Assigned task: Go through the material below, tally each line containing "pricing", and write the tally alone.

• • • • •

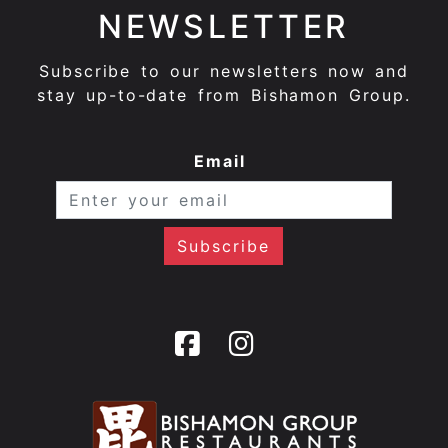
NEWSLETTER
Subscribe to our newsletters now and
stay up-to-date from Bishamon Group.
Email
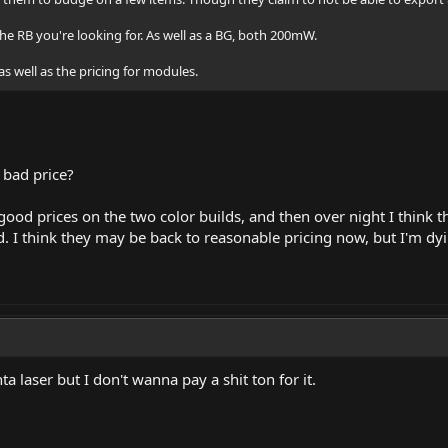
the RB you're looking for. As well as a BG, both 200mW.
as well as the pricing for modules.
e bad price?
 good prices on the two color builds, and then over night I think
. I think they may be back to reasonable pricing now, but I'm dyi
 laser but I don't wanna pay a shit ton for it.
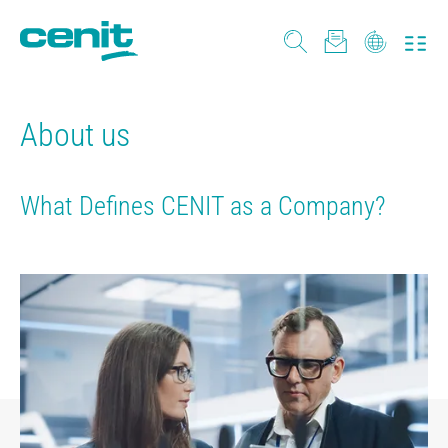
About us
What Defines CENIT as a Company?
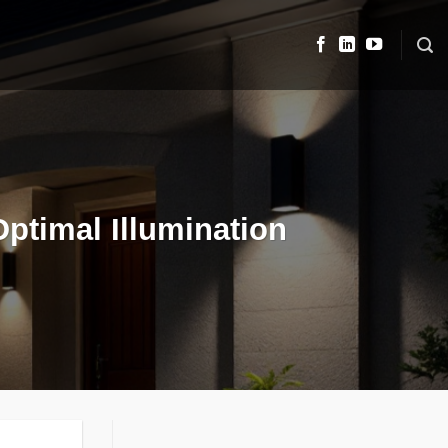
Optimal Illumination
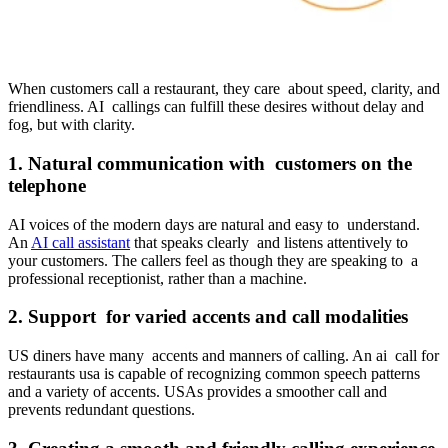
When customers call a restaurant, they care about speed, clarity, and
friendliness. AI callings can fulfill these desires without delay and
fog, but with clarity.
1. Natural communication with customers on the
telephone
AI voices of the modern days are natural and easy to understand.
An
AI call assistant
that speaks clearly and listens attentively to
your customers. The callers feel as though they are speaking to a
professional receptionist, rather than a machine.
2. Support for varied accents and call modalities
US diners have many accents and manners of calling. An ai call for
restaurants usa is capable of recognizing common speech patterns
and a variety of accents. USAs provides a smoother call and
prevents redundant questions.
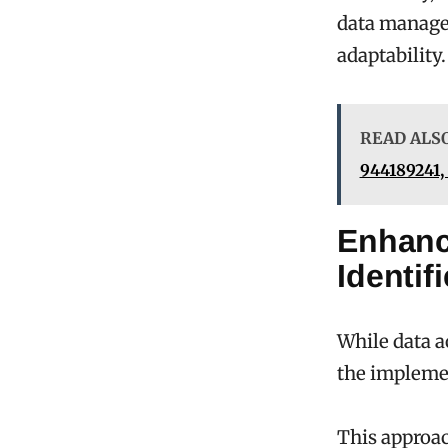
data manage
adaptability.
READ ALS
944189241,
Enhanc
Identif
While data a
the implemen
This approac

• • • • •

Answer section: 2